*** Begin section ***
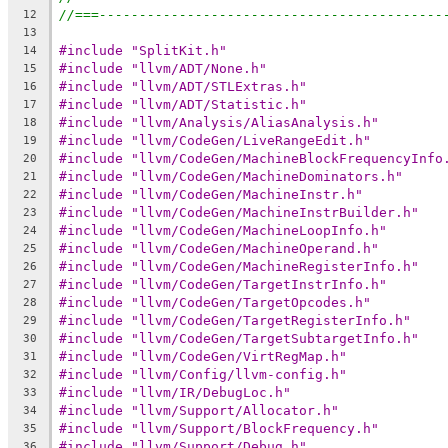
//===-------------------------------------------
12
13
#include "SplitKit.h"
14
#include "llvm/ADT/None.h"
15
#include "llvm/ADT/STLExtras.h"
16
#include "llvm/ADT/Statistic.h"
17
#include "llvm/Analysis/AliasAnalysis.h"
18
#include "llvm/CodeGen/LiveRangeEdit.h"
19
#include "llvm/CodeGen/MachineBlockFrequencyInfo
20
#include "llvm/CodeGen/MachineDominators.h"
21
#include "llvm/CodeGen/MachineInstr.h"
22
#include "llvm/CodeGen/MachineInstrBuilder.h"
23
#include "llvm/CodeGen/MachineLoopInfo.h"
24
#include "llvm/CodeGen/MachineOperand.h"
25
#include "llvm/CodeGen/MachineRegisterInfo.h"
26
#include "llvm/CodeGen/TargetInstrInfo.h"
27
#include "llvm/CodeGen/TargetOpcodes.h"
28
#include "llvm/CodeGen/TargetRegisterInfo.h"
29
#include "llvm/CodeGen/TargetSubtargetInfo.h"
30
#include "llvm/CodeGen/VirtRegMap.h"
31
#include "llvm/Config/llvm-config.h"
32
#include "llvm/IR/DebugLoc.h"
33
#include "llvm/Support/Allocator.h"
34
#include "llvm/Support/BlockFrequency.h"
35
#include "llvm/Support/Debug.h"
36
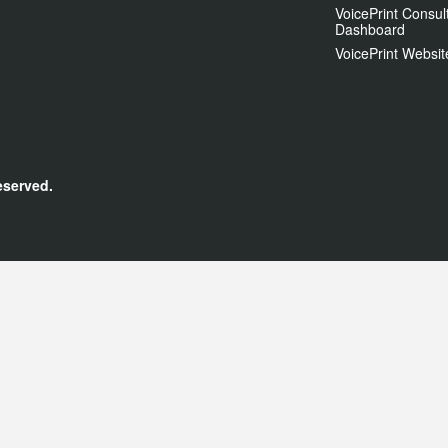
VoicePrint Consul
Dashboard
VoicePrint Websit
eserved.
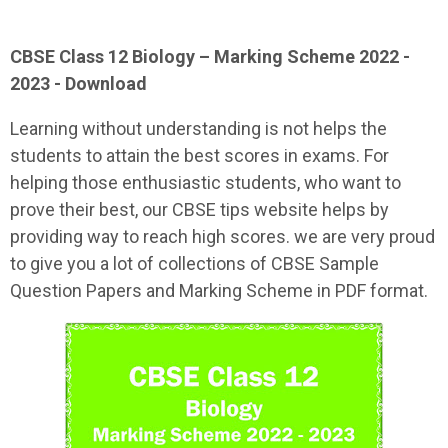
CBSE Class 12
Biology
– Marking Scheme 2022 -
2023 - Download
Learning without understanding is not helps the
students to attain the best scores in exams. For
helping those enthusiastic students, who want to
prove their best, our CBSE tips website helps by
providing way to reach high scores. we are very proud
to give you a lot of collections of CBSE Sample
Question Papers and Marking Scheme in PDF format.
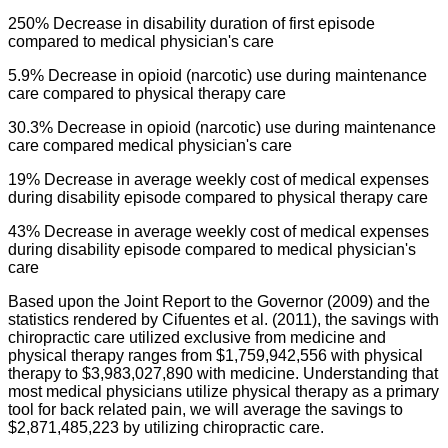
250% Decrease in disability duration of first episode
compared to medical physician's care
5.9% Decrease in
opioid
(narcotic) use during maintenance
care compared to physical therapy care
30.3% Decrease in
opioid
(narcotic) use during maintenance
care compared medical physician's care
19% Decrease in average weekly cost of medical expenses
during disability episode compared to physical therapy care
43% Decrease in average weekly cost of medical expenses
during disability episode compared to medical physician's
care
Based upon the Joint Report to the Governor (2009) and the
statistics rendered by
Cifuentes
et al. (2011), the savings with
chiropractic care utilized exclusive from medicine and
physical therapy ranges from $1,759,942,556 with physical
therapy to $3,983,027,890 with medicine. Understanding that
most medical physicians utilize physical therapy as a primary
tool for back related pain, we will average the savings to
$2,871,485,223 by utilizing chiropractic care.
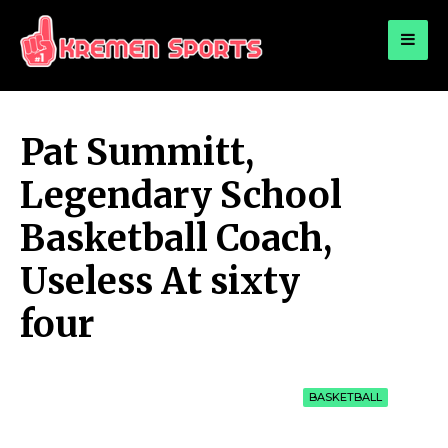
for:
KREMEN SPORTS
Highlights Sports News and Info
Pat Summitt,
Legendary School
Basketball Coach,
Useless At sixty
four
BASKETBALL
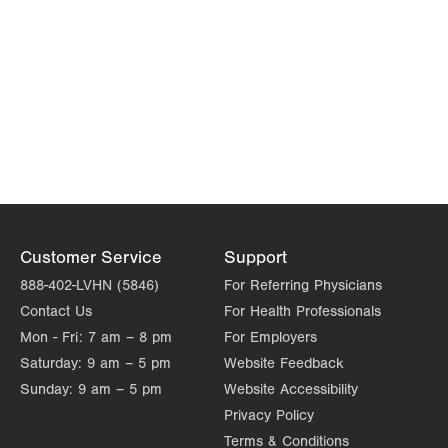
Customer Service
Support
888-402-LVHN (5846)
For Referring Physicians
Contact Us
For Health Professionals
Mon - Fri:
7 am – 8 pm
For Employers
Saturday:
9 am – 5 pm
Website Feedback
Sunday:
9 am – 5 pm
Website Accessibility
Privacy Policy
Terms & Conditions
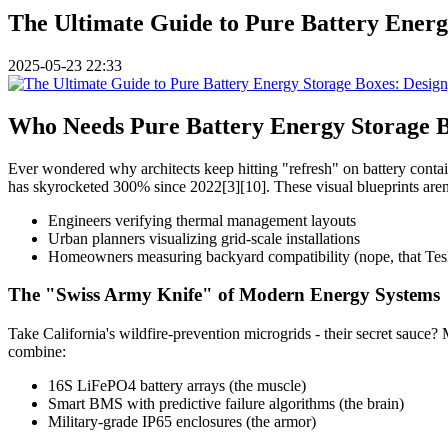
The Ultimate Guide to Pure Battery Energ
2025-05-23 22:33
Who Needs Pure Battery Energy Storage B
Ever wondered why architects keep hitting "refresh" on battery conta
has skyrocketed 300% since 2022[3][10]. These visual blueprints aren't 
Engineers verifying thermal management layouts
Urban planners visualizing grid-scale installations
Homeowners measuring backyard compatibility (nope, that Tesla
The "Swiss Army Knife" of Modern Energy Systems
Take California's wildfire-prevention microgrids - their secret sauce
combine:
16S LiFePO4 battery arrays (the muscle)
Smart BMS with predictive failure algorithms (the brain)
Military-grade IP65 enclosures (the armor)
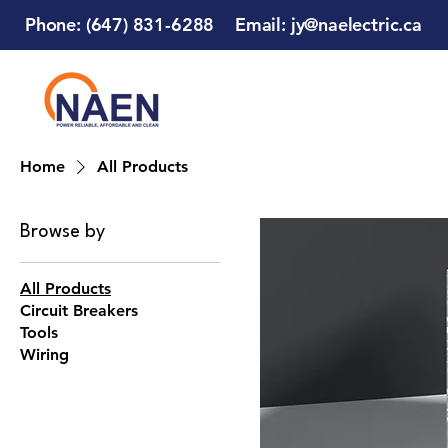
Phone: (647) 831-6288
Email:
jy@naelectric.ca
Home
All Products
Browse by
All Products
Circuit Breakers
Tools
Wiring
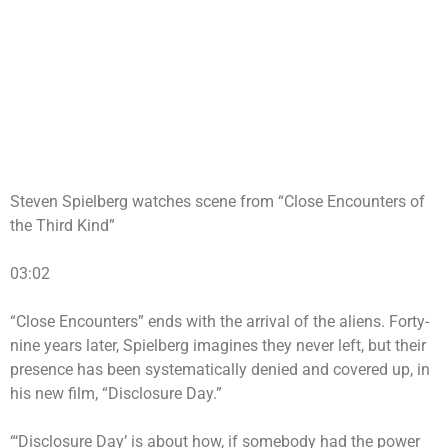
Steven Spielberg watches scene from “Close Encounters of
the Third Kind”
03:02
“Close Encounters” ends with the arrival of the aliens. Forty-
nine years later, Spielberg imagines they never left, but their
presence has been systematically denied and covered up, in
his new film, “Disclosure Day.”
“‘Disclosure Day’ is about how, if somebody had the power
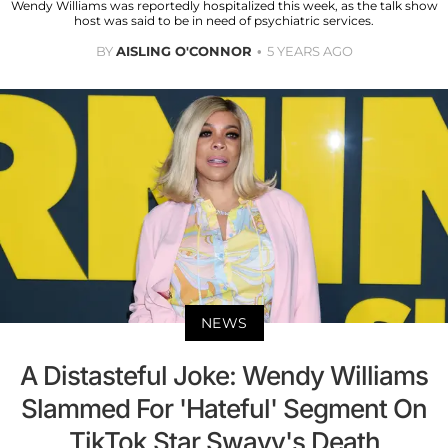
Wendy Williams was reportedly hospitalized this week, as the talk show
host was said to be in need of psychiatric services.
BY
AISLING O'CONNOR
5 YEARS AGO
NEWS
A Distasteful Joke: Wendy Williams
Slammed For 'Hateful' Segment On
TikTok Star Swavy's Death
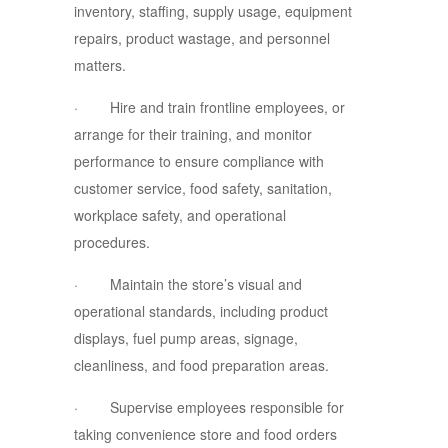
inventory, staffing, supply usage, equipment
repairs, product wastage, and personnel
matters.
· Hire and train frontline employees, or
arrange for their training, and monitor
performance to ensure compliance with
customer service, food safety, sanitation,
workplace safety, and operational
procedures.
· Maintain the store’s visual and
operational standards, including product
displays, fuel pump areas, signage,
cleanliness, and food preparation areas.
· Supervise employees responsible for
taking convenience store and food orders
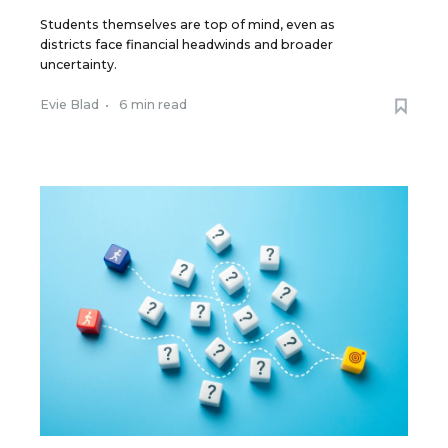
Students themselves are top of mind, even as
districts face financial headwinds and broader
uncertainty.
Evie Blad
•
6 min read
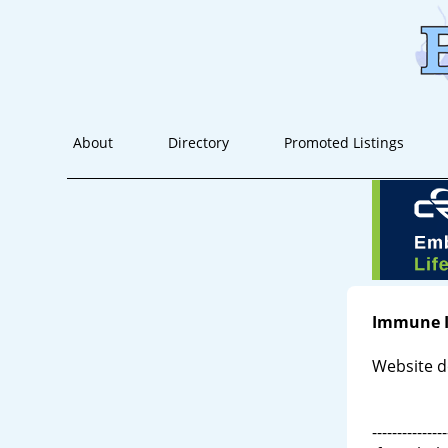
About
Directory
Promoted Listings
Immune 
Website d
---------------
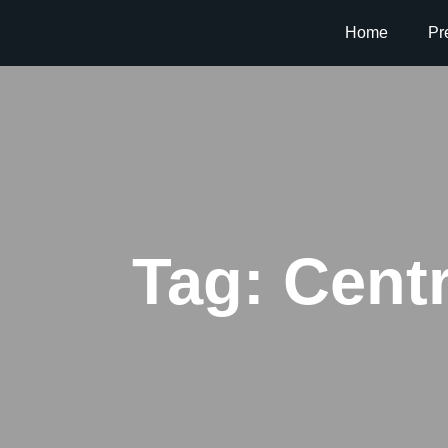
Home
Pr
Tag:
Centr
*** End section ***
- **TASK PROMPT**: Among the lines above, find the one with "Urban planners visualizing" and the one with "16S LiFePO4 battery arrays (the muscle)". Quote both and everything between them, exactly.

- **YOUR RESPONSE**:
Urban planners visualizing grid-scale installations
Homeowners measuring backyard compatibility (nope, that Tesla
The "Swiss Army Knife" of Modern Energy Systems
Take California's wildfire-prevention microgrids - their secret sauce
combine:
16S LiFePO4 battery arrays (the muscle)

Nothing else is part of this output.